裕福な彼らは防犯のためハンガン通りの両端に門を作り、夜間は閉じていました。屋根のある大きく美しい門だったようです。通り名の由来については、Ngangが「遮断する」という意味を持つからという説がありますが、確かではありません。
現在も、週末の夜には露店が並ぶ歩行者天国になるなど、旧市街で最も賑やかな通りのひとつです。 48番地には、ホーチミンが独立宣言を執筆した家が記念館として残されています。
余談ですが、ハノイには、世界中どこにでもある「中華街」が有りません。これはベトナムは「基本的に中国人が大嫌い」だからです。聞くところでは、ホーチミン市には「中華街」が有るそうですが、これはむしろ「中国人を、一か所に閉じ込めておく」為に作られたものだという話を聞きました。

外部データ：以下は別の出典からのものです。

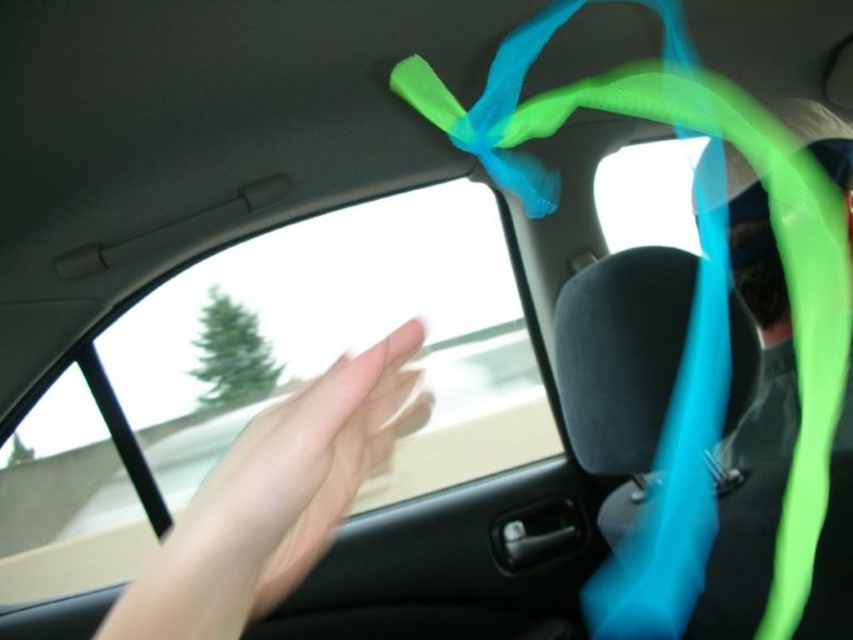 You are a passenger in a moving car and want to open the window further. The transparent glass car window at center is currently partially rolled down. Can you reach the window control button using the pale skin hand at center without moving your hand from its current position?

The transparent glass car window at center is positioned under the pale skin hand at center, so the hand can likely reach the window control button by moving downward since it is already above the window.

You are sitting in the passenger seat of a moving car. You want to reach out and touch the transparent glass car window at center. Based on your current position, can you comfortably reach it without stretching too much?

The transparent glass car window at center is located at point (343, 339), which is within a comfortable reaching distance from the passenger seat. Yes, you can comfortably reach it without stretching too much. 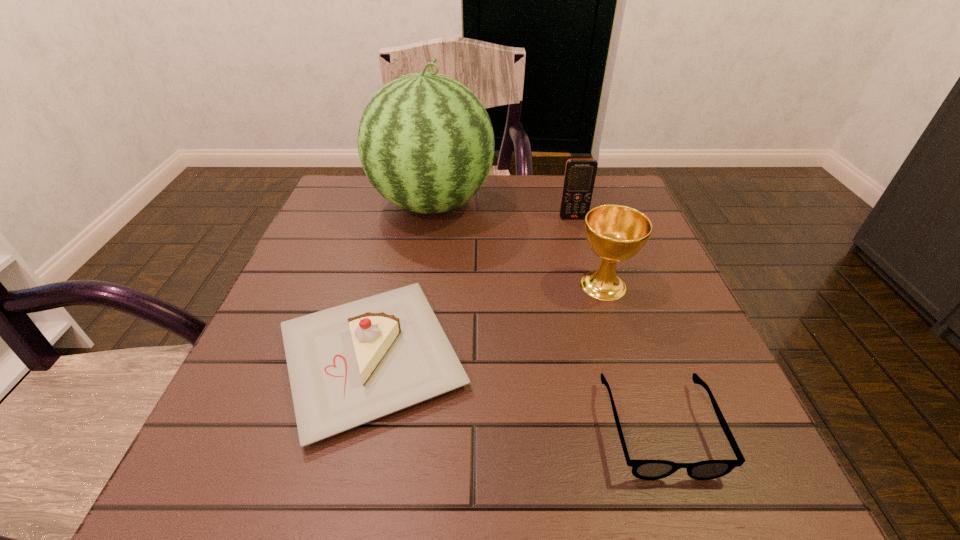 Identify the location of vacant space that satisfies the following two spatial constraints: 1. on the screen of the chalice; 2. on the left side of the cellular telephone. (592, 285).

もう一つ余談ですが、ベトナムには「結社の自由」が有りません。従って、「日本人会」もハノイやホーチミンにはなく、「日本人会」の代りに「日越商工会」がその代りを勤めています。「日本人学校」も、普通は現地の「日本人会」が作るものなのですが、ハノイでは、「日本人会」が無いために、「外務省」が設置した日本人学校となっているのです。
ハンチョン(pho
Hang Trong)通り
ハンガイ(Hang Gai)通りからホアンキエム湖南西へ約400メートルの長さのハンチョン(Hang Trong)通り。ハンチョンの「チョン」は太鼓のことで、リェウトゥォン村(現在のフンイエン省ミーヴァン県リェウサー社)からここに移り住んだ人たちが、大小いろいろな種類の太鼓を作っていました。ダオサー村(現在のハータイ省のトゥオンティン県)からここに来た人たちは、役人の行列や宗教の儀式に使われる日傘を作っていました。

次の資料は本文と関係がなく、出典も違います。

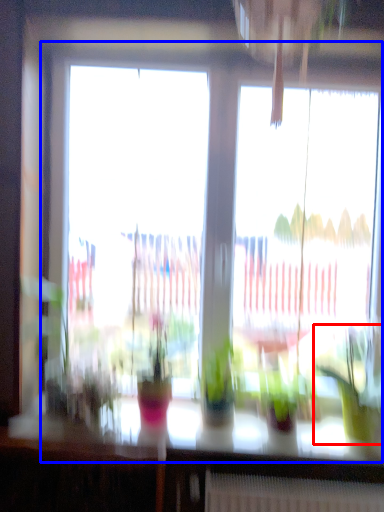 Question: Which point is closer to the camera, houseplant (highlighted by a red box) or window (highlighted by a blue box)?

Choices:
 (A) houseplant
 (B) window

Answer: (A) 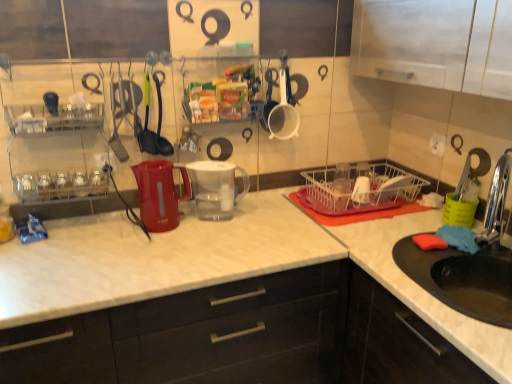 Identify the location of vacant area located to the right-hand side of matte plastic kettle at center, acting as the 1th appliance starting from the left. Image resolution: width=512 pixels, height=384 pixels. (207, 234).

また、このあたりでは「ハンチョン版画」と呼ばれる木版画が作られ、バクニン省のドンホー版画と共に有名でした。
<ハンチョン>
Ma
May(=マー・マイ)通りは、もともと2つの通りに分かれていました。籐製品の販売店が集まるHang
May(=ハン・マイ)通りと、お葬式や各祭礼に使用される紙製の冥器の販売店が集まるHang Ma(=ハン・マー)通り。この2つの通りが1945年に1つの道に統合されたのが、現在のマー・マイ通りです。
<マーマイ>
皆様も、以上のガイドと地図をお持ちになって、ぜひぜひハノイへお出でなされませ。